Serum HPV16 E7 Oncoprotein Is a Recurrence Marker of Oropharyngeal Squamous Cell Carcinomas

Abstract

Despite improved prognosis for many HPV-positive head and neck squamous cell carcinomas (HNSCCs), some cases are still marked by recurrence and metastasis. Our study aimed to identify novel biomarkers for patient stratification. Classical HPV markers: HPV-DNA, p16 and HPV mRNA expression were studied in HNSCC (n = 67) and controls (n = 58) by qPCR. Subsequently, ELISA tests were used for HPV16 L1 antibody and HPV16 E7 oncoprotein detection in serum at diagnosis and follow-up. All markers were correlated to relapse-free survival (RFS) and overall survival (OS). HPV-DNA was found in HNSCCs (29.85%), HPV16-DNA in 95% of cases, HPV16 E7 mRNA was revealed in 93.75%. p16 was overexpressed in 75% of HPV-positive HNSCC compared to negative samples and controls (p < 0.001). Classical markers correlated with improved OS (p < 0.05). Serological studies showed similar proportions of HPV16 L1 antibodies in all HNSCCs (p > 0.05). Serum E7 oncoprotein was present in 30% HPV-positive patients at diagnosis (p > 0.05) and correlated to HNSCC HPV16 E7 mRNA (p < 0.01), whereas it was associated to worse RFS and OS, especially for oropharyngeal squamous cell carcinoma (OPSCC) (p < 0.01). Detection of circulating HPV16 E7 oncoprotein at diagnosis may be useful for stratifying and monitoring HPV-positive HNSCC patients for worse prognosis, providing clinicians a tool for selecting patients for treatment de-escalation.

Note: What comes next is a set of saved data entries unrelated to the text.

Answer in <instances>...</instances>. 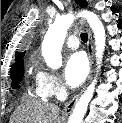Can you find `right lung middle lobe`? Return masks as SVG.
<instances>
[{"label": "right lung middle lobe", "mask_w": 122, "mask_h": 123, "mask_svg": "<svg viewBox=\"0 0 122 123\" xmlns=\"http://www.w3.org/2000/svg\"><path fill=\"white\" fill-rule=\"evenodd\" d=\"M24 75V65L23 63L20 64L19 66H16L12 69H10V77L12 80L11 86L13 88H19V83L22 80V77Z\"/></svg>", "instance_id": "1"}]
</instances>
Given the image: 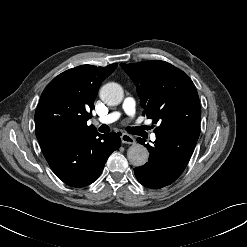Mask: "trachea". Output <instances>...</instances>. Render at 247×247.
<instances>
[{"mask_svg":"<svg viewBox=\"0 0 247 247\" xmlns=\"http://www.w3.org/2000/svg\"><path fill=\"white\" fill-rule=\"evenodd\" d=\"M99 131H100L101 133H108V132H110V128H109V126H107L106 124H103V125H101V126L99 127Z\"/></svg>","mask_w":247,"mask_h":247,"instance_id":"1","label":"trachea"}]
</instances>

Keywords: E7 oncoprotein; ELISA; HPV DNA; HPV antibodies; human papillomavirus; oropharyngeal squamous cell carcinoma; patient stratification; treatment de-escalation.

Figure 1

Analysis of classical markers for stratification of HNSCC samples. Statistical significance was indicated as * for p < 0.05 and ** for p < 0.0001; (A) viral load quantification of HPV-positive HNSCC samples by qPCR; (B) differential p16 mRNA expression in HNSCC samples analyzed by qPCR; (C) Viral E7 mRNA expression in HPV-positive HNSCC samples; (D) Spearman correlation analyses between the expression of E7 (log₂) oncogene and p16 (log₂) showed correlation (r = 0.59; p < 0.05) in HPV-positive HNSCC tumor samples.

Figure 2

ELISA tests on HNSCC serum samples. Statistical significance was indicated as * for p < 0.05; (A) Serum antibody levels against HPV16 L1 in HNSCC patients. Differential OD between HPV-positive and HPV-negative patients (p < 0.05); (B) HPV16 L1 antibody variation during HPV-positive patient follow-up; (C) HPV16 E7 oncoprotein quantification in serum shows no difference between HPV-positive and HPV-negative patients (p > 0.05); (D) HPV16 E7 oncoprotein variation during HPV-positive patient follow-up.

Figure 3

Kaplan-Meier (KM) curves for RFS and OS in HNSCC; KM curves for (A) RFS and (B) OS for HPV DNA presence in HNSCC tumor samples; KM curves for (C) RFS and (D) OS for p16 over- or under-expression in HNSCC samples; KM curves for (E) RFS and (F) OS for HPV E7 mRNA expression in HNSCC tumor samples. Statistical significance was indicated as p < 0.01 or p < 0.05.

Figure 4

Kaplan-Meier (KM) curves for serological tests representing RFS and OS in HNSCC patients for HPV16 L1 and OPSCC for E7 oncoprotein; KM of (A) RFS and (B) OS for HPV16 L1 in HNSCC patients; KM of (C) RFS and (D) OS for HPV E7 oncoprotein in serum from HPV-positive OPSCC patients; KM of (E) RFS and (F) OS for increment or decrement of E7 oncoprotein in serum from OPSCC patients during follow-up. Statistical significance was indicated as p < 0.05.

Figure 5

Kaplan-Meier (KM) curves for tumor size (T), node status (N) and stage in HPV-positive HNSCC patients representing RFS and OS; KM representing (A) RFS and (B) OS for patients divided into tumor size: T (1–2) and T (3–4); KM representing (C) RFS and (D) OS for patients divided into node status: N0 and N+; KM representing (E) RFS and (F) OS for patients divided into stages I/II and III/IV; OS for patients divided into stages I/II and III/IV. Statistical significance was indicated as p < 0.05.